B Mirror Report: Listed private lender One Bank PLC could have posted a massive loss in 2025 instead of the reported profit if it had recognized required loan-loss provisions in line with Bangladesh Bank regulations, according to observations made by its external auditor.

In its audit report for the year ended December 31, 2025, Mahamud Sabuj & Co., Chartered Accountants, through partner Modassar Ahmed Siddique FCA, highlighted four key concerns under an “Emphasis of Matter” paragraph.

One Bank reported a net profit after tax of Tk 216.8 million, shareholders’ equity of Tk 23.37 billion, earnings per share (EPS) of Tk 0.20, and net asset value (NAV) per share of Tk 21.92 for 2025.

However, the auditor noted that the bank did not recognize the required Tk 39.03 billion provision against loans and advances, as stipulated under applicable Bangladesh Bank BRPD circulars.

According to the auditor, had the full provision been recognized, the bank’s reported profit would have turned into a net loss of Tk 33.40 billion.
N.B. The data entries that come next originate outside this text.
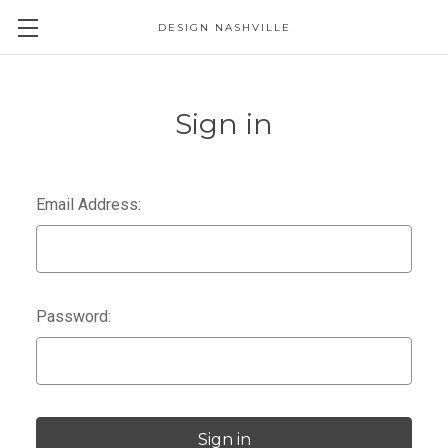
DESIGN NASHVILLE
Sign in
Email Address:
Password: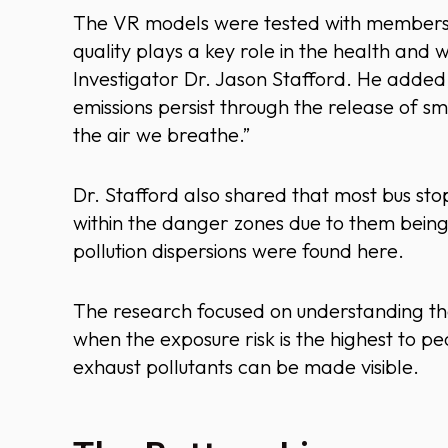
The VR models were tested with members of
quality plays a key role in the health and w
Investigator Dr. Jason Stafford. He added, 
emissions persist through the release of sm
the air we breathe.”
Dr. Stafford also shared that most bus sto
within the danger zones due to them being
pollution dispersions were found here.
The research focused on understanding the
when the exposure risk is the highest to pe
exhaust pollutants can be made visible.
Shareholders’ equity would have declined from Tk 23.37 billion to a negative Tk 10.25 billion, after considering a deferred tax asset adjustment of Tk 5.41 billion.

Similarly, EPS would have fallen from Tk 0.20 to negative Tk 31.34, while NAV per share would have dropped from Tk 21.92 to negative Tk 9.62.

The bank’s financial statements disclosed that, under a letter issued by Bangladesh Bank on April 30, 2026, recognition of the Tk 39.03 billion provision was temporarily suspended.

The auditor further warned that if the required provision had been recognized, One Bank’s equity would have fallen below the minimum paid-up capital requirement of Tk 5 billion under the Bank Company Act, 1991 (amended up to June 15, 2023), putting the bank below the legal minimum capital threshold.

The audit report also raised concerns regarding loan classification and provisioning practices. Under Bangladesh Bank’s BRPD Circular No. 15 dated November 27, 2024, banks may classify loans more conservatively based on qualitative assessments and must transfer accrued interest on substandard and doubtful loans to an Interest Suspense Account rather than recognizing it as income.

According to the auditor, One Bank kept certain loans and advances in the unclassified category despite indicators suggesting they warranted adverse classification. As a result, interest income from these loans was recognized in earnings instead of being transferred to suspense accounts.

The auditor said the precise amount of such interest income could not be determined because necessary information was not provided by the bank. Nevertheless, it estimated that the amount could run into several hundred crore taka, implying that reported interest income, profits and shareholders’ equity may have been materially overstated.

The auditor also objected to the bank’s capital adequacy ratio (CAR) disclosures. Under BRPD Circular No. 18 of December 21, 2014, banks are required to maintain a minimum total capital ratio, including the capital conservation buffer, of 12.50 percent on both solo and consolidated bases.

At the end of 2025, One Bank reported a CAR of 11.12 percent on a solo basis and 11.33 percent on a consolidated basis, both below the regulatory minimum.

While maintaining an unmodified audit opinion, the auditor drew the attention of investors, regulators and stakeholders to these issues, raising serious questions about One Bank’s actual financial condition, provisioning practices, loan classification and capital adequacy.